**Work required**
For every line in the records below that holds "untuk", make a copy.
(Dataset excerpts)
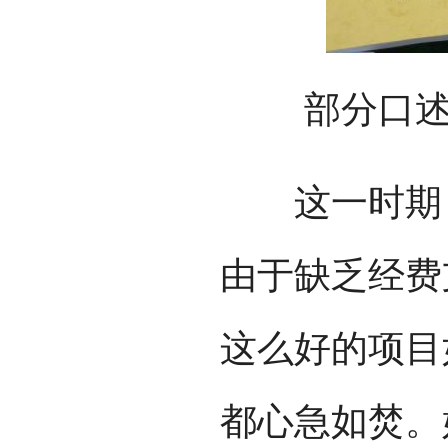
部分口
这一时期，
由于缺乏经费
这么好的项目
都心急如焚。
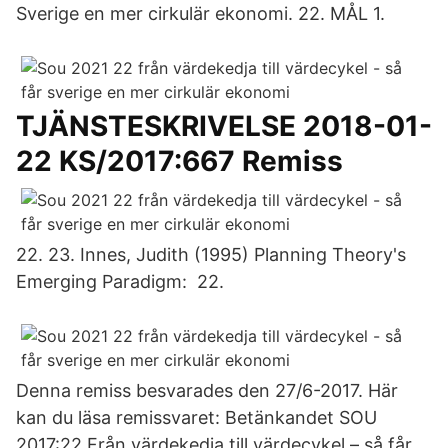
Sverige en mer cirkulär ekonomi. 22. MÅL 1.
TJÄNSTESKRIVELSE 2018-01-
22 KS/2017:667 Remiss
22. 23. Innes, Judith (1995) Planning Theory's
Emerging Paradigm: 22.
Denna remiss besvarades den 27/6-2017. Här
kan du läsa remissvaret: Betänkandet SOU
2017:22 Från värdekedja till värdecykel – så får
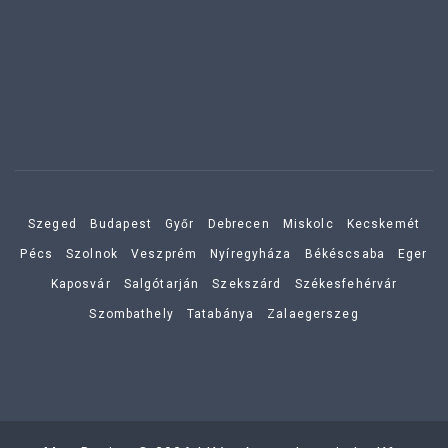
Szeged
Budapest
Győr
Debrecen
Miskolc
Kecskemét
Pécs
Szolnok
Veszprém
Nyíregyháza
Békéscsaba
Eger
Kaposvár
Salgótarján
Szekszárd
Székesfehérvár
Szombathely
Tatabánya
Zalaegerszeg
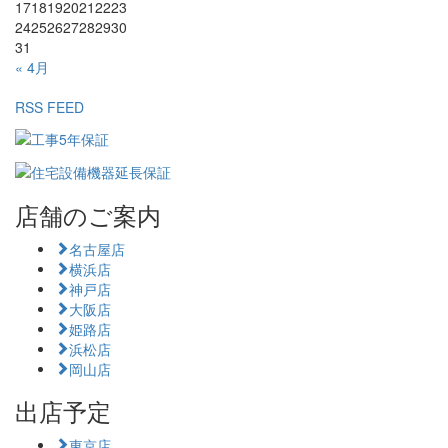
17
18
19
20
21
22
23
24
25
26
27
28
29
30
31
« 4月
RSS FEED
店舗のご案内
名古屋店
横浜店
神戸店
大阪店
姫路店
浜松店
岡山店
出店予定
東京店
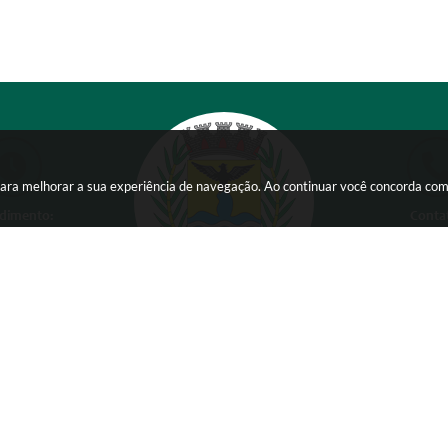
s para melhorar a sua experiência de navegação. Ao continuar você concorda co
dimento:
Conta
 a Sexta-feira das
(38) 354
 15:00 horas
comunicacao@ser
Versão do Sistema:
3.5.3 - 19/06/2026
Ultima atualização:
07/08/2026 16:01
Copyright Instar - 2006-2026. Todos os direitos reservados -
Instar Tecnologia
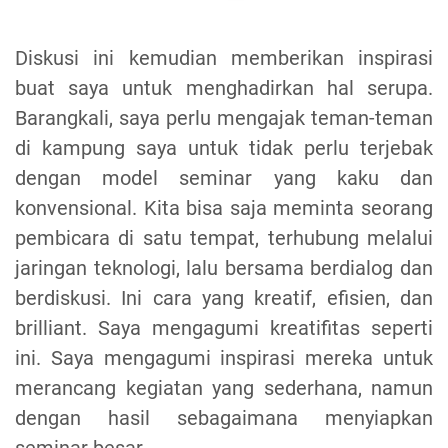
Diskusi ini kemudian memberikan inspirasi
buat saya untuk menghadirkan hal serupa.
Barangkali, saya perlu mengajak teman-teman
di kampung saya untuk tidak perlu terjebak
dengan model seminar yang kaku dan
konvensional. Kita bisa saja meminta seorang
pembicara di satu tempat, terhubung melalui
jaringan teknologi, lalu bersama berdialog dan
berdiskusi. Ini cara yang kreatif, efisien, dan
brilliant. Saya mengagumi kreatifitas seperti
ini. Saya mengagumi inspirasi mereka untuk
merancang kegiatan yang sederhana, namun
dengan hasil sebagaimana menyiapkan
seminar besar.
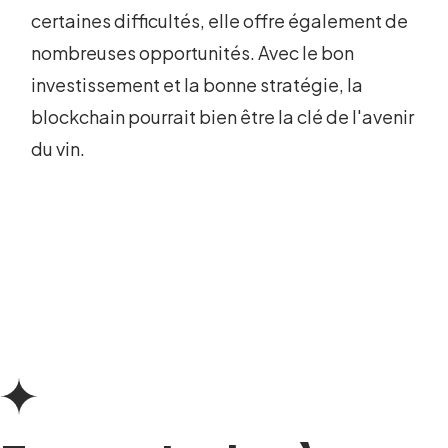
certaines difficultés, elle offre également de
nombreuses opportunités. Avec le bon
investissement et la bonne stratégie, la
blockchain pourrait bien être la clé de l'avenir
du vin.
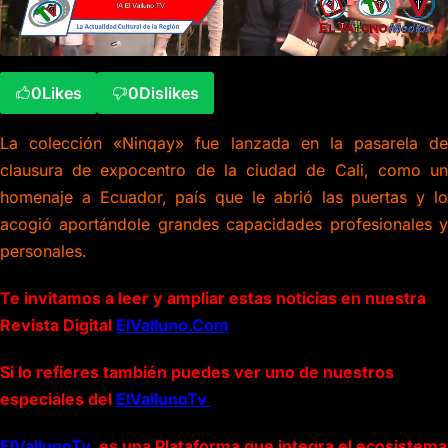
0
Likes
0
Dislikes
La colección «Ninqay» fue lanzada en la pasarela de
clausura de expocentro de la ciudad de Cali, como un
homenaje a Ecuador, país que le abrió las puertas y lo
acogió aportándole grandes capacidades profesionales y
personales.
Te invitamos a leer y ampliar estas noticias en nuestra
Revista Digital
ElValluno.Com
Si lo refieres también puedes ver uno de nuestros
especiales del
ElVallunoTv
ElVallunoTv
es una Plataforma que integra el ecosistema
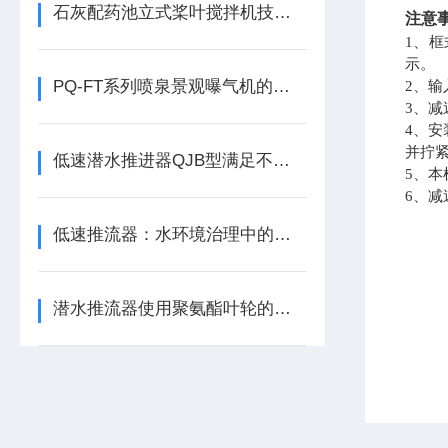
石灰配药池立式桨叶搅拌机技术描述
注意
1、
示。
PQ-FT系列喷泉景观曝气机的实用性
2、输
3、
4、
并拧
低速潜水推进器QJB型满足不同的水下任务需求
5、
6、
低速推流器：水环境治理中的水流循环助力设备
潜水推流器使用聚氨酯叶轮的优点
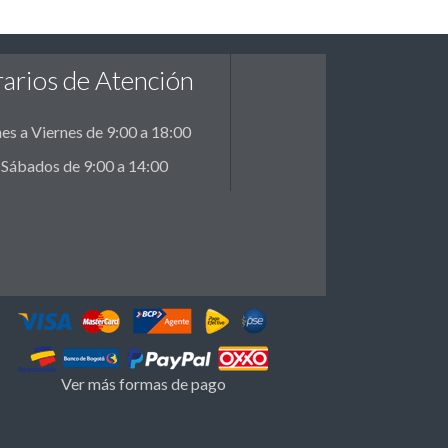
arios de Atención
es a Viernes de 9:00 a 18:00
Sábados de 9:00 a 14:00
Ver más formas de pago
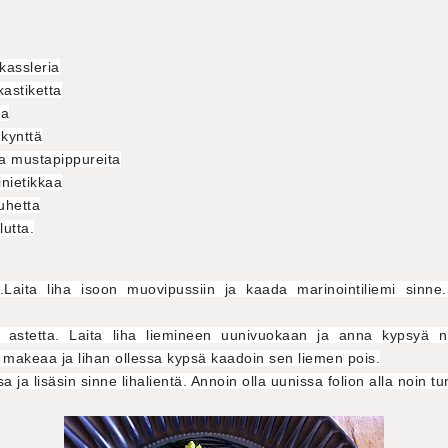
kassleria
kastiketta
ia
nkynttä
ia mustapippureita
inietikkaa
auhetta
lutta.
.Laita liha isoon muovipussiin ja kaada marinointiliemi sinne.Su
astetta. Laita liha liemineen uunivuokaan ja anna kypsyä n
a makeaa ja lihan ollessa kypsä kaadoin sen liemen pois.
ja lisäsin sinne lihalientä. Annoin olla uunissa folion alla noin tu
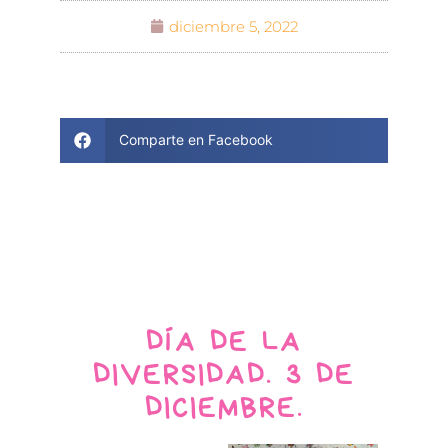
diciembre 5, 2022
Comparte en Facebook
DÍA DE LA
DIVERSIDAD. 3 DE
DICIEMBRE.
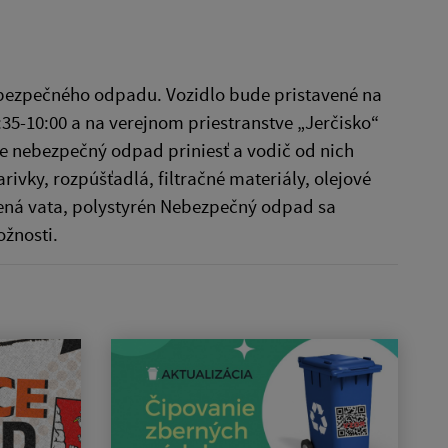
 nebezpečného odpadu. Vozidlo bude pristavené na
5-10:00 a na verejnom priestranstve „Jerčisko“
e nebezpečný odpad priniesť a vodič od nich
ivky, rozpúšťadlá, filtračné materiály, olejové
lenená vata, polystyrén Nebezpečný odpad sa
žnosti.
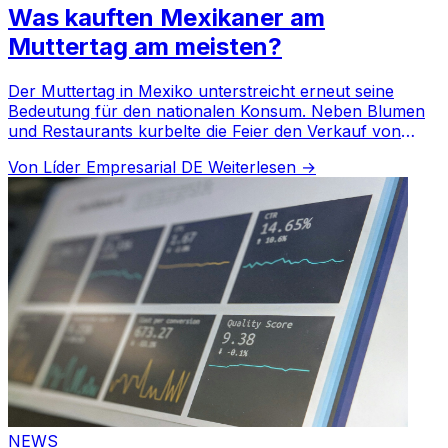
Was kauften Mexikaner am
Muttertag am meisten?
Der Muttertag in Mexiko unterstreicht erneut seine
Bedeutung für den nationalen Konsum. Neben Blumen
und Restaurants kurbelte die Feier den Verkauf von
Haushaltsgeräten, Spirituosen und Süßwaren an.
Von Líder Empresarial DE
Weiterlesen →
NEWS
(End Dataset excerpts)
**Result of the exercise**
buat saya untuk menghadirkan hal serupa.
di kampung saya untuk tidak perlu terjebak
ini. Saya mengagumi inspirasi mereka untuk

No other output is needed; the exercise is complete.